Deductions from asset shares - cost of providing cover

Discussion in 'SA2' started by Benjamin, Sep 11, 2017.

  1. Benjamin

    Benjamin Member

    Hi,

    Ref: CMP, Ch20, p.10 (Question 10.6)

    A couple of questions about the solution to this question:
    - First paragraph: Isn't the cost of cover the excess of guaranteed claim amounts over asset shares, not just total claims payments?

    - Could you elaborate on the second paragraph please? This seems a cumbersome way to do this but more importantly, when it says "calculate the cost of cover using these smooth rates", could you describe this process please?
     
  2. Mark Willder

    Mark Willder ActEd Tutor Staff Member

    1. No, the cost of cover when looking at the asset share for the cohort is the total claims paid (but using the excess of claims over asset shares can be used for per policy asset shares).

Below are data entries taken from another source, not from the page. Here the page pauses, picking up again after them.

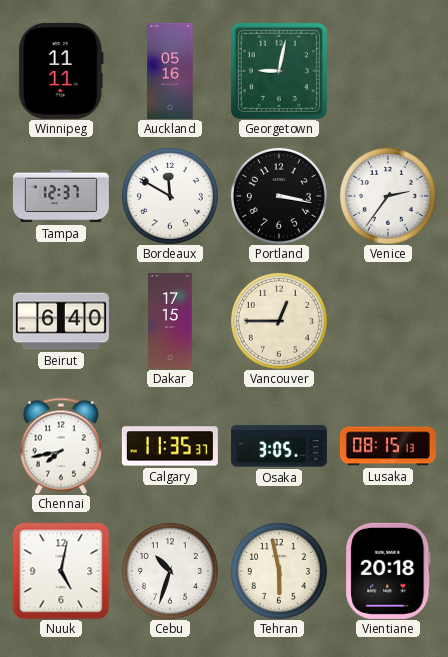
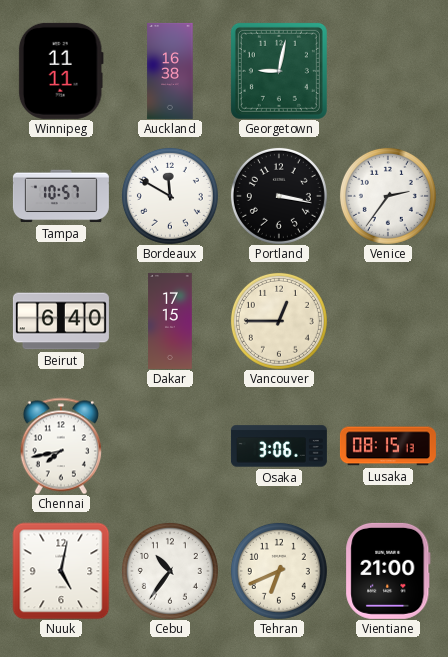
Auckland: 05:16 -> 16:38
Tampa: 12:37 -> 10:57
Calgary: 11:35 -> none
Osaka: 3:05 -> 3:06
Cebu: 10:33 -> 10:36
Tehran: 5:58 -> 6:41
Vientiane: 20:18 -> 21:00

An example may help. Imagine a cohort of business with 10 policyholders and an asset share for the cohort of 100. The asset share per policy is then 10. If one policyholder dies and is paid 19, then we now have a cohort asset share of 81. Dividing this between the survivors gives a per policy asset share of 9. Alternatively, we could deduct the excess of the claim over the asset share (19 - 10) and share it between the survivors, ie 10 - (19-10)/9 = 9.

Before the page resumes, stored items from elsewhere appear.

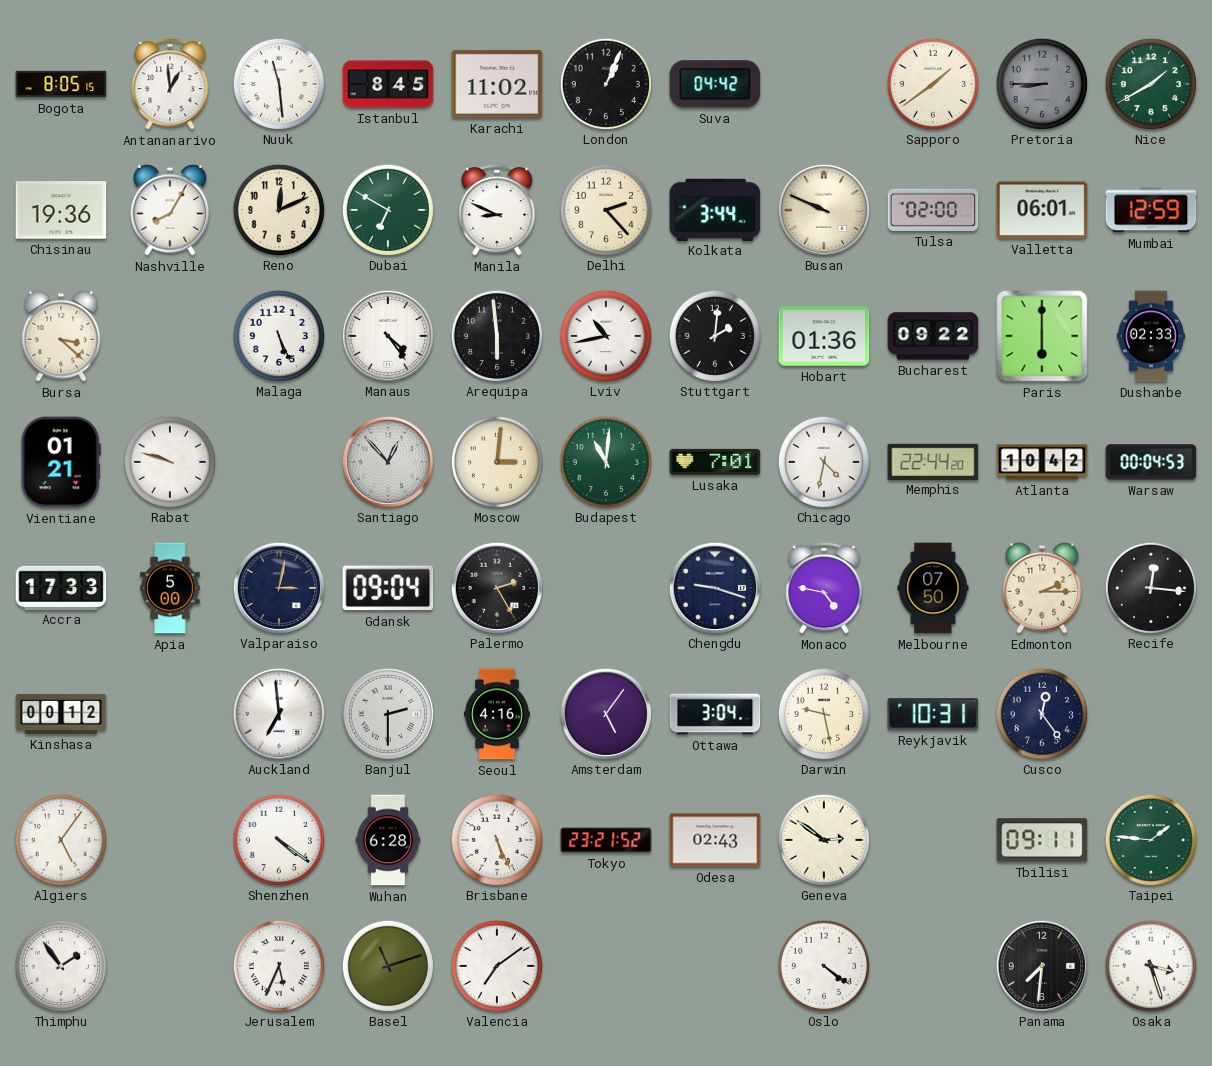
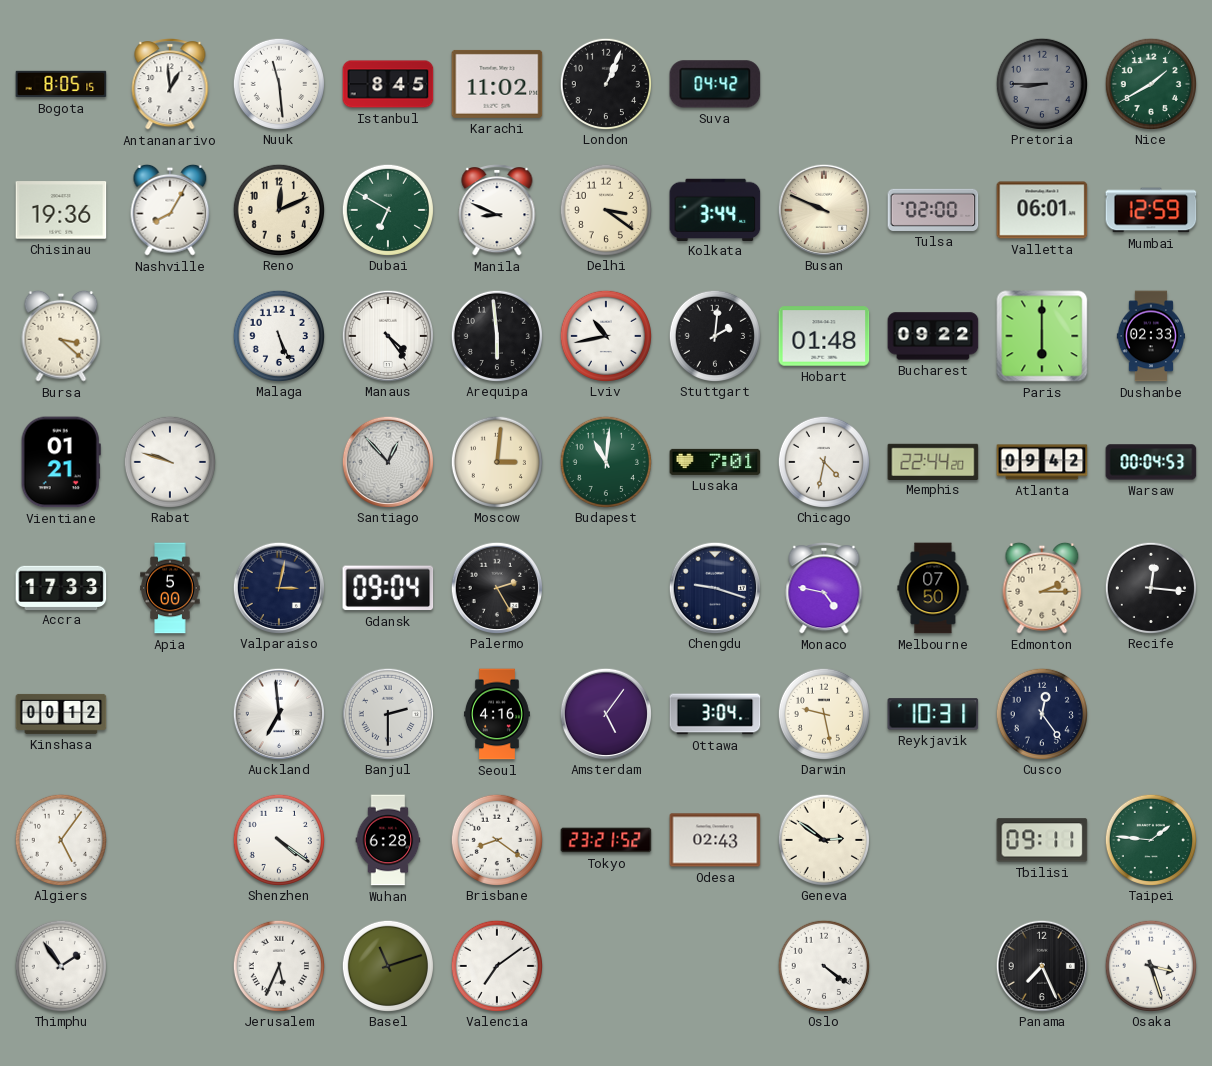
Sapporo: 1:39 -> none
Delhi: 2:23 -> 3:21
Hobart: 01:36 -> 01:48
Atlanta: 10:42 -> 09:42
Brisbane: 5:26 -> 8:21
Panama: 7:31 -> 7:26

    2. Yes, it is cumbersome, but we'd get very erratic answers if we didn't smooth the mortality cost. Take an extreme example where there are two 85 years olds and two 86 year olds. One of the 85 year olds dies. We then have a mortality rate of 50% at 85 and zero at 86. It may be that on average, this represents a mortality rate of 20% more than we expected using the latest tables. So one approach could be to base our asset share calculations on 120% of the rates in the tables (as the tables have already been smoothed).